┌──

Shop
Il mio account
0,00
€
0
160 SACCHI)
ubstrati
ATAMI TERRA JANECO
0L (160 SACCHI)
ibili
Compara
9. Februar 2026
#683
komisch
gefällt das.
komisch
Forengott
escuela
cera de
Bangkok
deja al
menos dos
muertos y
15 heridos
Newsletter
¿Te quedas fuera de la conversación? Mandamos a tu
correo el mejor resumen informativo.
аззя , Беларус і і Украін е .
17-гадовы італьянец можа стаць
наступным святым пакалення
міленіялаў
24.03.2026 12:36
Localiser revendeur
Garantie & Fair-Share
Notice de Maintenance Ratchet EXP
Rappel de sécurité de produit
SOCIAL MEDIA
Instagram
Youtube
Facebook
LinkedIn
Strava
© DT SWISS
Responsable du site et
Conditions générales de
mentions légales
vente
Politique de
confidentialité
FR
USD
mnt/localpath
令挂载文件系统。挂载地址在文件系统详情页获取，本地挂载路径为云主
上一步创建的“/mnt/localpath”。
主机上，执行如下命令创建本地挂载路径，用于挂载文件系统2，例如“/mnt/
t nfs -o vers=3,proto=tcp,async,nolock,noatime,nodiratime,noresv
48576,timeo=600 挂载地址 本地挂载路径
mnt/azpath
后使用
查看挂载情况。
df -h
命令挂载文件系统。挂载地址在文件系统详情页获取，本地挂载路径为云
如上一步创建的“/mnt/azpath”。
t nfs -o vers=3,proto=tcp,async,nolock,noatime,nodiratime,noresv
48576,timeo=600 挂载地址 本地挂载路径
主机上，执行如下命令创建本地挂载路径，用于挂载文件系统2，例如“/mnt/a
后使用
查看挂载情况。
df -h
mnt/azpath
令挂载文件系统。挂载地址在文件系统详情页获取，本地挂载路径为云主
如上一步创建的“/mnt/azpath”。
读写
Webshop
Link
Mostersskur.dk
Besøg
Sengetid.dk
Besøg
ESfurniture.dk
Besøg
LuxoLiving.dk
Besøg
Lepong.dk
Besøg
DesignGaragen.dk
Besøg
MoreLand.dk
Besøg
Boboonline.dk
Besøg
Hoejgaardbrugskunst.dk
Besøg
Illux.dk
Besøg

└──

TASK ITEM:
Your task is to transcribe the material exactly.

RESPONSE:
Shop
Il mio account
0,00
€
0
160 SACCHI)
ubstrati
ATAMI TERRA JANECO
0L (160 SACCHI)
ibili
Compara
9. Februar 2026
#683
komisch
gefällt das.
komisch
Forengott
escuela
cera de
Bangkok
deja al
menos dos
muertos y
15 heridos
Newsletter
¿Te quedas fuera de la conversación? Mandamos a tu
correo el mejor resumen informativo.
аззя , Беларус і і Украін е .
17-гадовы італьянец можа стаць
наступным святым пакалення
міленіялаў
24.03.2026 12:36
Localiser revendeur
Garantie & Fair-Share
Notice de Maintenance Ratchet EXP
Rappel de sécurité de produit
SOCIAL MEDIA
Instagram
Youtube
Facebook
LinkedIn
Strava
© DT SWISS
Responsable du site et
Conditions générales de
mentions légales
vente
Politique de
confidentialité
FR
USD
mnt/localpath
令挂载文件系统。挂载地址在文件系统详情页获取，本地挂载路径为云主
上一步创建的“/mnt/localpath”。
主机上，执行如下命令创建本地挂载路径，用于挂载文件系统2，例如“/mnt/
t nfs -o vers=3,proto=tcp,async,nolock,noatime,nodiratime,noresv
48576,timeo=600 挂载地址 本地挂载路径
mnt/azpath
后使用
查看挂载情况。
df -h
命令挂载文件系统。挂载地址在文件系统详情页获取，本地挂载路径为云
如上一步创建的“/mnt/azpath”。
t nfs -o vers=3,proto=tcp,async,nolock,noatime,nodiratime,noresv
48576,timeo=600 挂载地址 本地挂载路径
主机上，执行如下命令创建本地挂载路径，用于挂载文件系统2，例如“/mnt/a
后使用
查看挂载情况。
df -h
mnt/azpath
令挂载文件系统。挂载地址在文件系统详情页获取，本地挂载路径为云主
如上一步创建的“/mnt/azpath”。
读写
Webshop
Link
Mostersskur.dk
Besøg
Sengetid.dk
Besøg
ESfurniture.dk
Besøg
LuxoLiving.dk
Besøg
Lepong.dk
Besøg
DesignGaragen.dk
Besøg
MoreLand.dk
Besøg
Boboonline.dk
Besøg
Hoejgaardbrugskunst.dk
Besøg
Illux.dk
Besøg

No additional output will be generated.